More than a hundred years earlier, a new type of building appeared in the countryside of the English County of Derbyshire. The factory at Cromford, built in 1771, produced cotton yarn not by the power of the weavers sitting at the spinning wheel, but by the power of the water flowing from the river Derwent. With the help of a number of gears and blocks (the design helped to develop a watchmaker), this factory could perform the work of hundreds of labourers. Coal-fired engines had been around for decades by then, but the real industrial revolution began when coal began to power factories of this kind.

Towns and cities have been dirty places for centuries. The contents of chamber pots and other waste were often thrown into the street. Wandering swarms of pigs served as edible waste recycling facilities (a practice Dating back to the Neolithic Levant). However, under the influence of rapid urbanization during the industrial revolution, as well as rapid population growth during the same period, the legendary pollution of cities became even more intense. “The industrial system, the main creative force of the nineteenth century, produced the most degraded urban environment the world has ever seen, as even the quarters of the ruling classes were polluted and overpopulated,” writes historian Lewis Mumford.

In 1801, London had about 100,000 inhabitants — it was the only city with such a large population in great Britain. Five years later, London’s population increased to 2.5 million, and ten more English cities crossed the 100,000 mark. In 1701 the population of England was 5.06 million. A century later, its population had risen to 8.66 million. In 1851, there were 16.74 million Britons. At the same time, overcrowding had a negative impact on people’s health.

At the beginning of the nineteenth century, life expectancy in England and Wales was 41 years. However, in large cities it was significantly lower: 36 years in London in the 1840s and only 26 years in Liverpool and Manchester. This frightening statistic was attributed to the extremely high infant mortality rate. In many towns and cities, nearly half the children died before the age of five from typhoid, dysentery, and later cholera. Cities survived only due to the constant influx of migrants from the countryside.

Large accumulation of people and dirt created conditions for increasing virulence of old parasites. The results of modern research suggest that Mycobacterium tuberculosis (Mycobacterium tuberculosis) we brought with us from Africa and that it did not pass to us, as long thought, from cows. However, a wave of tuberculosis swept Europe at the beginning of the industrial revolution. The “white plague” accounted for the death of every fifth representative of the urban working class. Tuberculosis has not spared the wealthier people. The poet John Keats, the novelists Anna and Emily Bronte, and the daughter of Charles Darwin are among the many famous victims of pulmonary tuberculosis. Pale, ethereal form gave TB a welcome mystery. The poet Lord Byron once remarked: “I should like to die of consumption. All the ladies would say, ” Look at poor Byron! How beautifully he dies!”»

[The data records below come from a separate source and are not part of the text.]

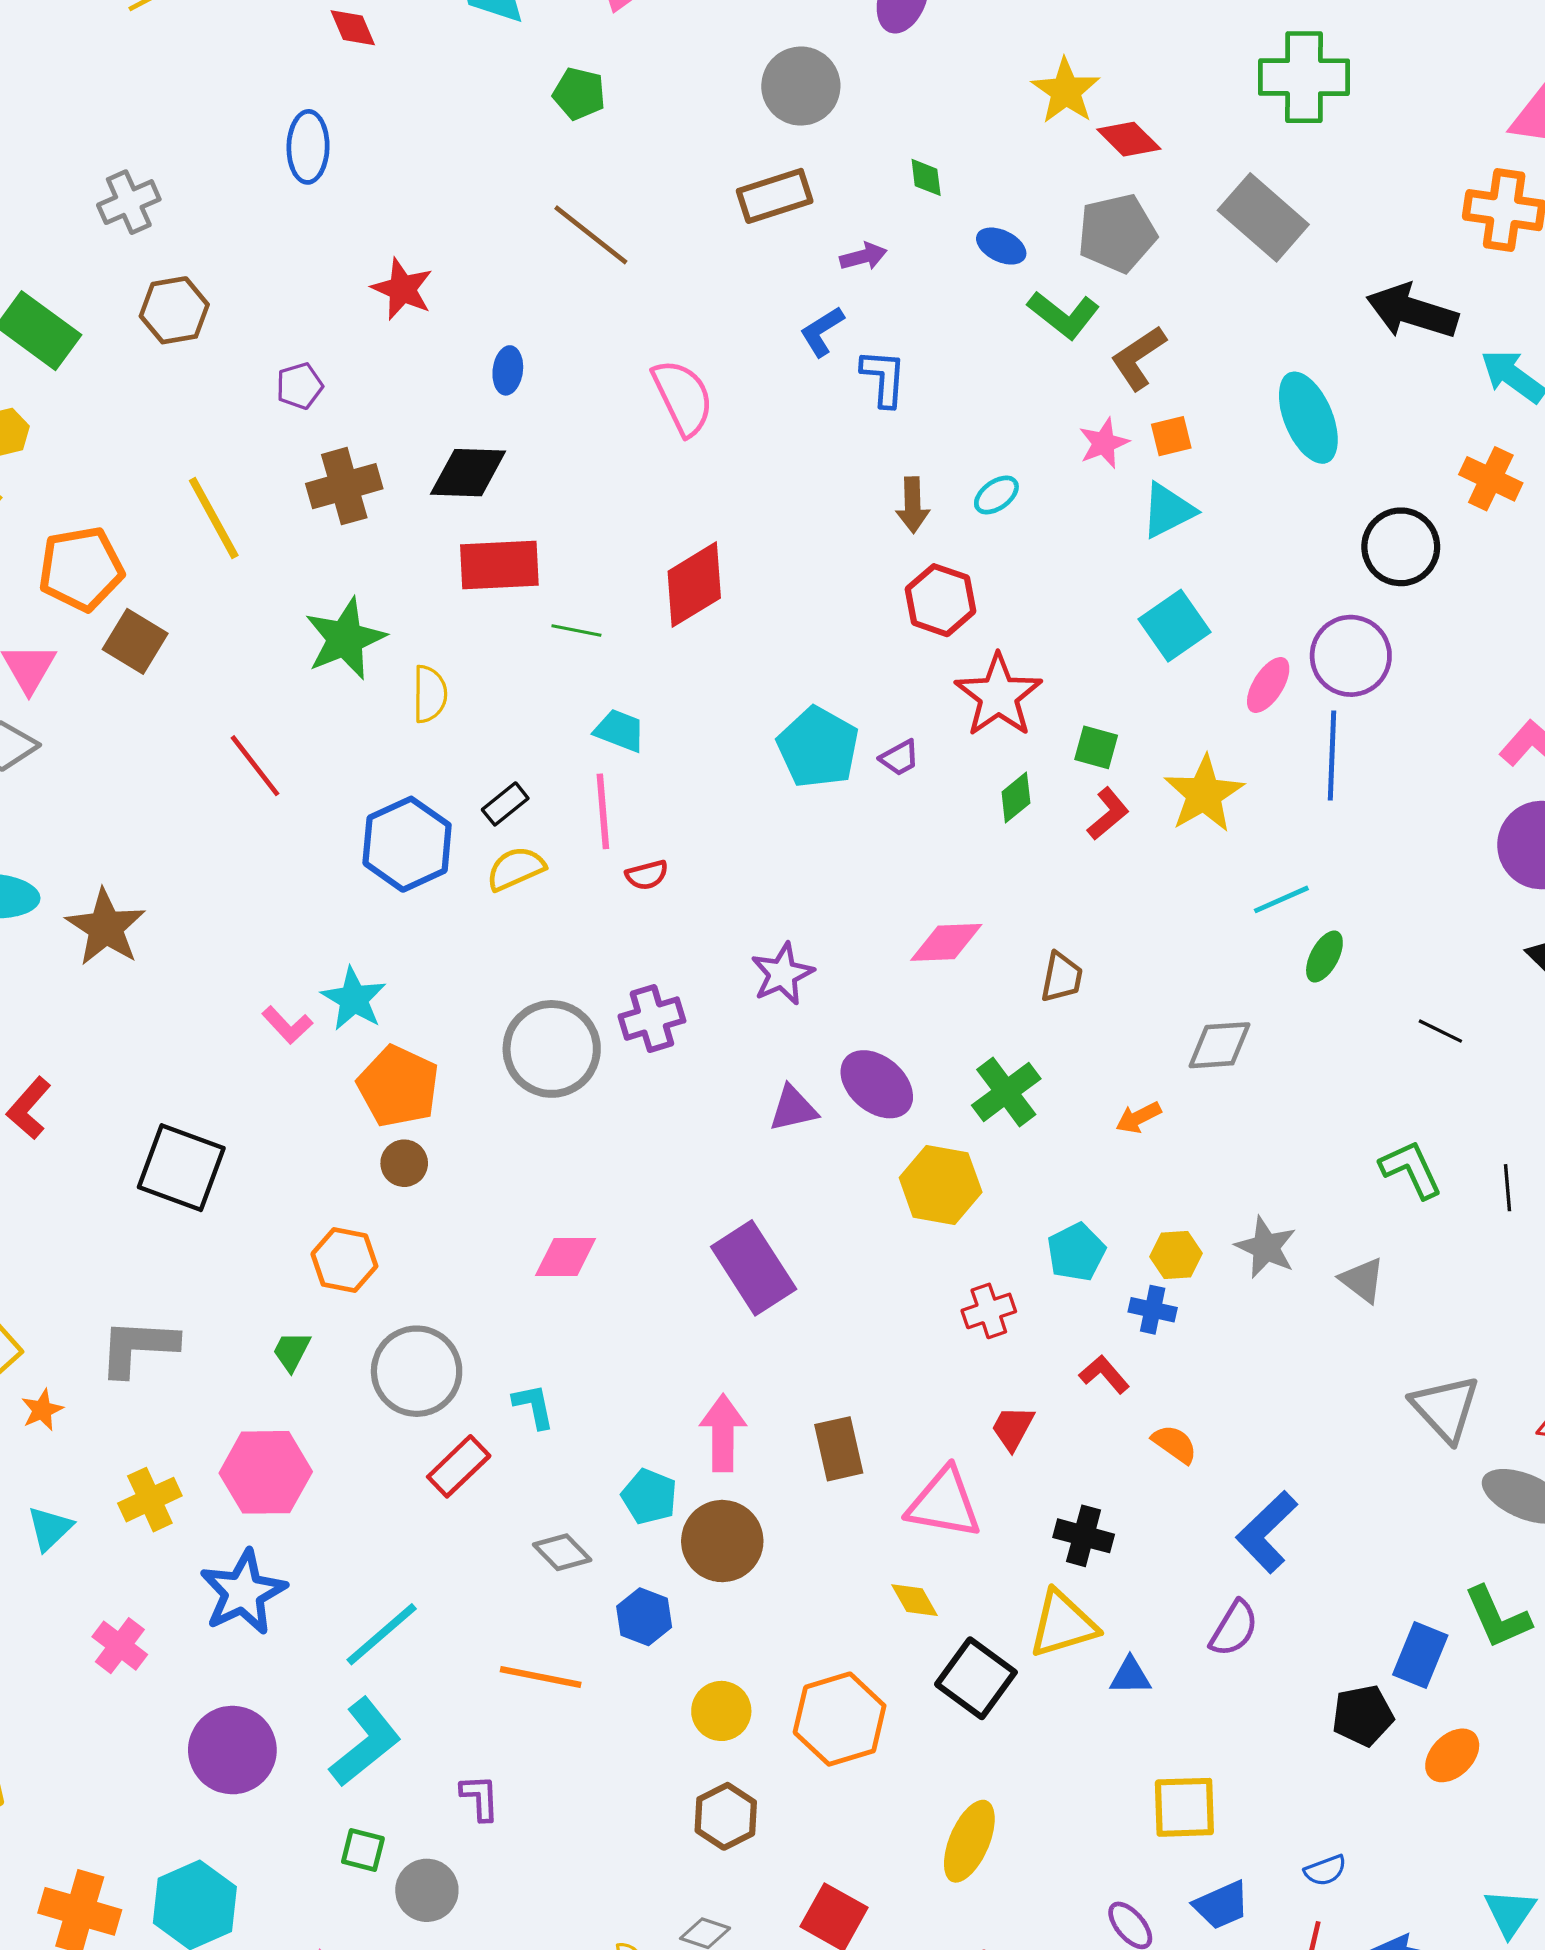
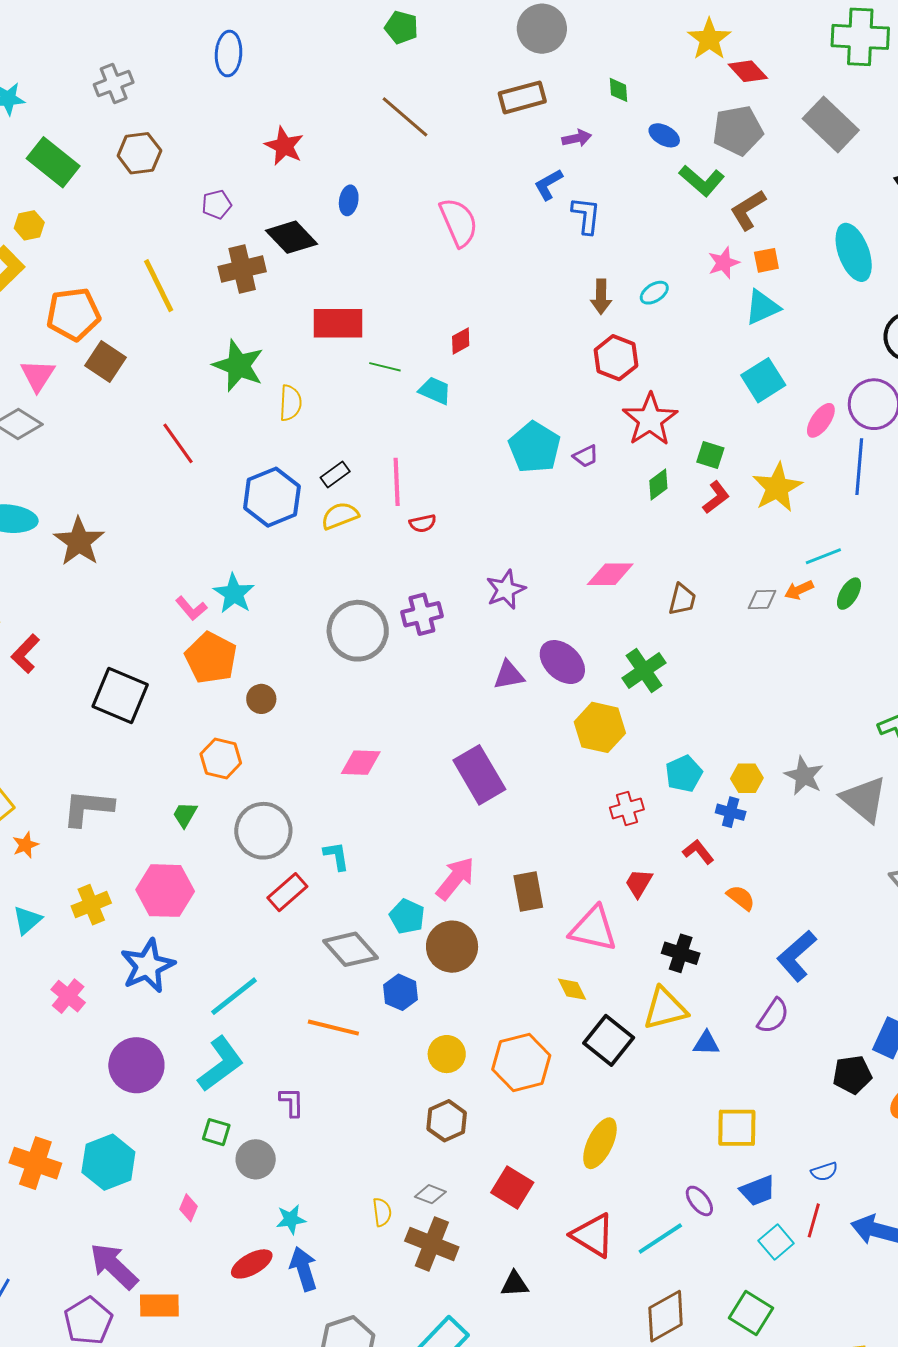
black diamond: (468, 473) -> (291, 237), moved, turned 42
red diamond: (694, 585) -> (461, 341), size x0.5
green star: (345, 639) -> (238, 366), turned -30
cyan trapezoid: (620, 731) -> (435, 391), moved
gray diamond: (1219, 1045) -> (762, 600), moved, size x0.7
orange pentagon: (398, 1086) -> (211, 658), moved
orange arrow: (1139, 1117) -> (799, 590), moved
gray triangle: (1362, 1280) -> (864, 799), size x1.6
pink arrow: (723, 1433) -> (455, 878), turned 36
gray diamond: (562, 1552) -> (350, 949), size x1.5

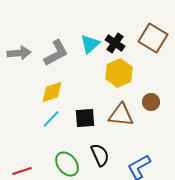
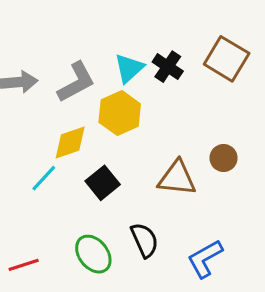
yellow hexagon: (119, 73) -> (120, 113), moved
black square: (85, 118) -> (103, 183), moved, turned -35
cyan line: (51, 119) -> (44, 178), moved

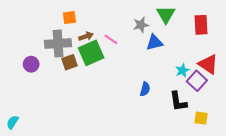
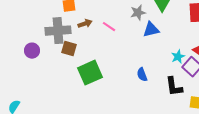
green square: (91, 53) -> (90, 73), moved
brown square: (69, 62) -> (69, 49), turned 35
blue semicircle: (145, 89) -> (142, 75), turned 144

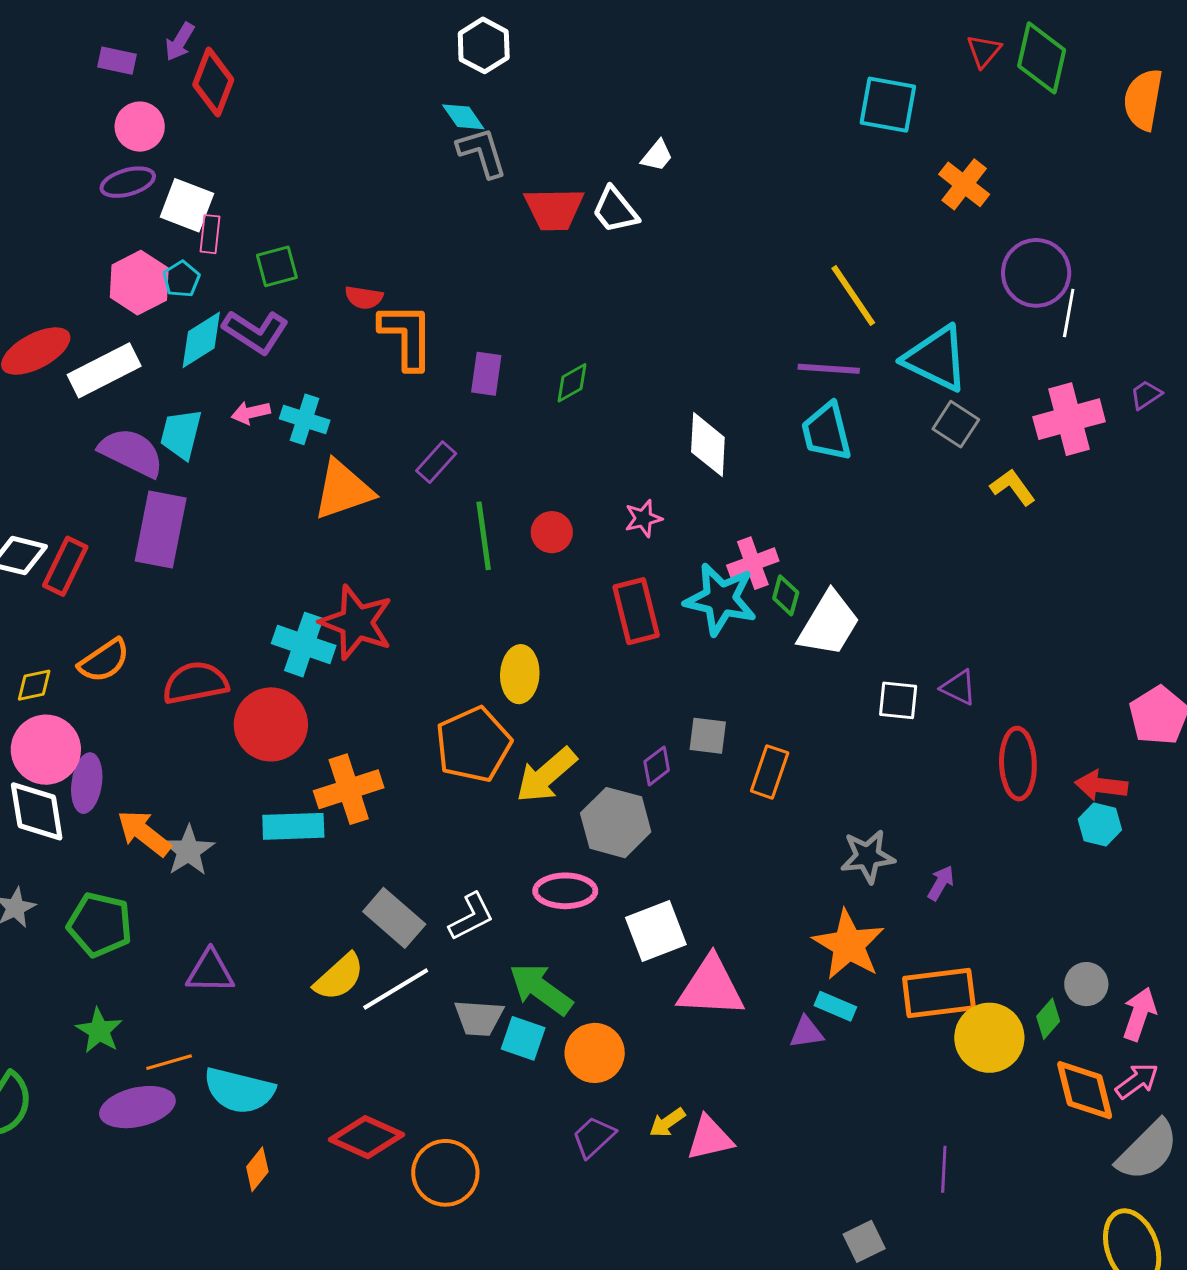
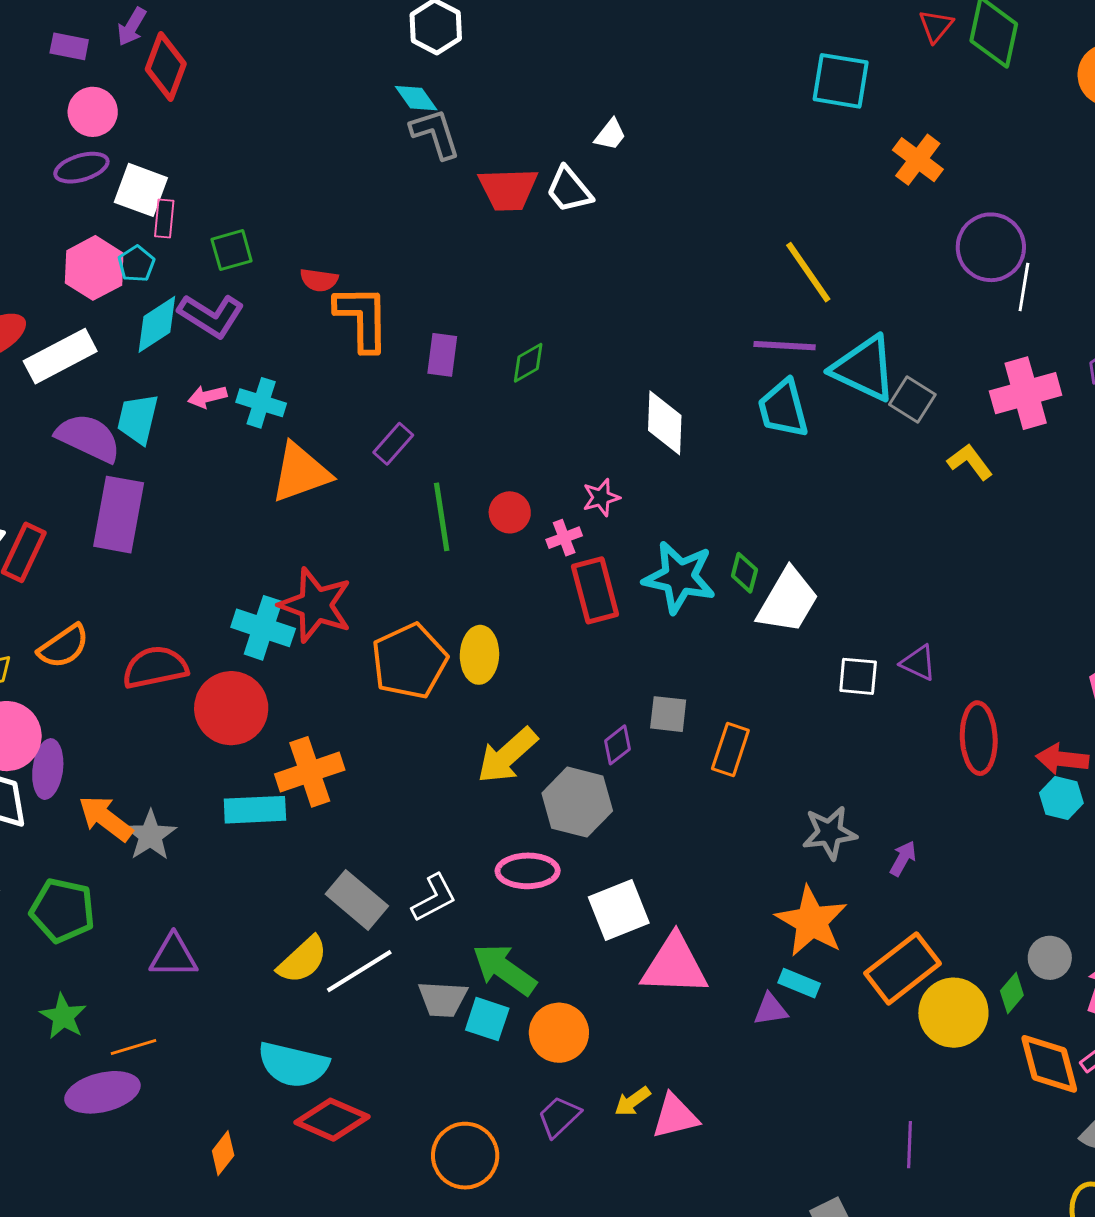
cyan triangle: (936, 358) -> (864, 368), moved
pink cross: (753, 563) -> (564, 538), moved, size x0.7
orange pentagon: (473, 745) -> (409, 661), moved
orange rectangle: (939, 993) -> (902, 968), turned -30
cyan semicircle: (239, 1091) -> (293, 1065), moved
orange circle: (445, 1173) -> (465, 1156), moved

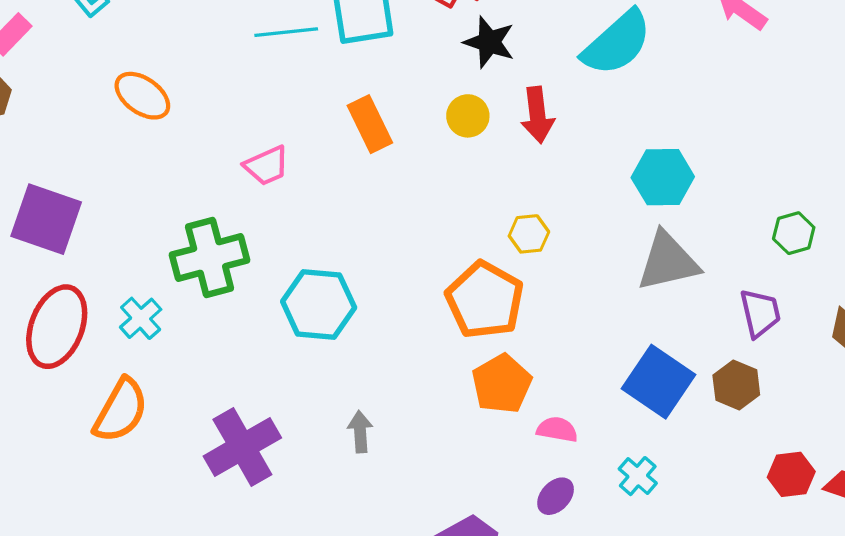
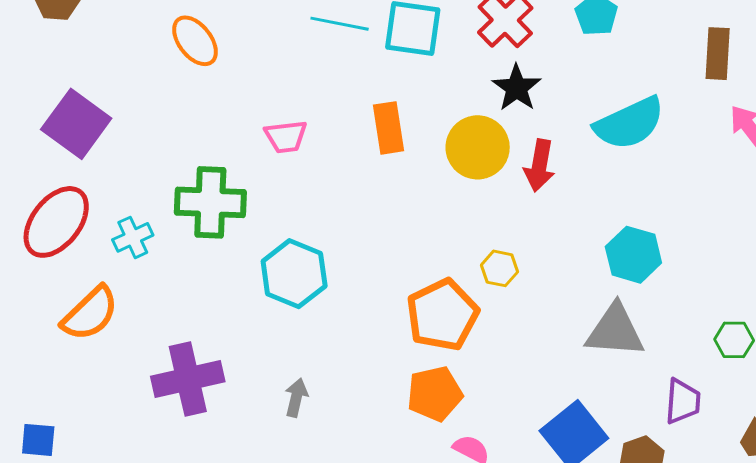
yellow circle: (468, 116) -> (478, 147), size x1.6

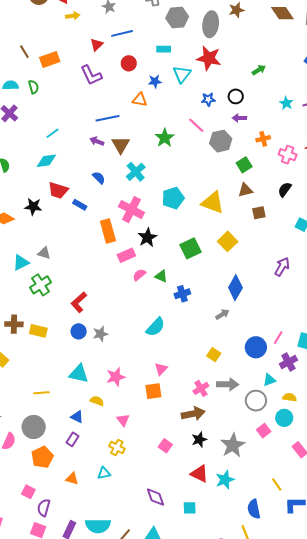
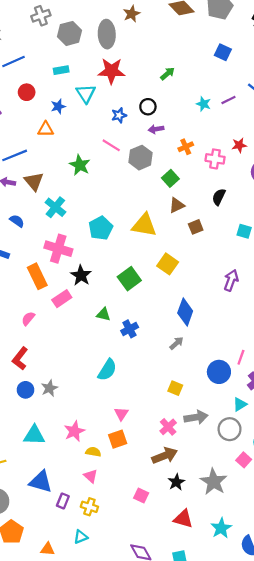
pink semicircle: (139, 275) -> (28, 319), moved
yellow semicircle: (97, 401) -> (93, 452), moved
blue triangle: (77, 417) -> (41, 482), size x1.6
purple rectangle: (72, 439) -> (63, 501), moved
cyan star: (225, 480) -> (221, 528), moved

The British responded to such a high infectious load by reducing growth. At the end of the eighteenth century the average growth of recruits in the army increased, but at the beginning of the nineteenth century it again became less [70]. Rural men remained taller than urban men, while Scots and northerners were taller than Londoners and men from the other urbanised South-East of the country (the reverse is true today). The British regained their lost growth in the late nineteenth century, after sanitary reforms, but first they had to solve the problem of the huge amount of sewage that their cities produced.

In the past, so-called” scavengers “or” excrement collectors ” sold excrement from cesspools to farmers around London. During the wars with Spain in the XVII century, nitrogen, which was extracted from household waste and excrement, was used in the production of gunpowder. However, as London grew and farms moved to remote areas, this recycling practice became ineffective. In addition, paradoxically, the new type of toilet further aggravated the situation. Instead of storing excrement in a cesspool (the old way), the new “water closets” (“flush latrines”) flushed it away with a jet of water. However, the city did not have the necessary equipment for wastewater treatment, so sewage fell directly into its main waterway.

“Now the Thames has become a great cesspool, instead of every man having his own pit,” lamented an eyewitness in 1840. Worst of all, this river was tidal. Depending on the position of the moon there were tides, and sometimes the water in the river just stood still. London bathed again and again in its own filth.

This situation reached a critical point in July 1858, when an event later called the “great stench of London”occurred. The Thames has become so putrid (in the words of sanitary reform author Michael Faraday, it has become a “fermenting gutter”) that it is impossible to convene a Parliament in a newly renovated building on the river Bank.

“The stench of great power has forced Parliament to legislate on the intolerable situation in London… we are heartily glad of it,” the Times wrote in June 1858. Finally, the ruling classes began to address what today we would call a health disaster. They were motivated not by altruism but by a well-founded concern that the industrial revolution would come to naught, drowning in its own filth. After all, how can workers work if they get sick and die?

Started serious health reform. London hired the engineer Joseph Bazalgette for designing sewage system, which would transfer the city’s waste water to a safe distance downstream. Three decades later, the Thames was a very different waterway: according to historian Stephen holiday, it became “the cleanest urban river in the world, which is still”.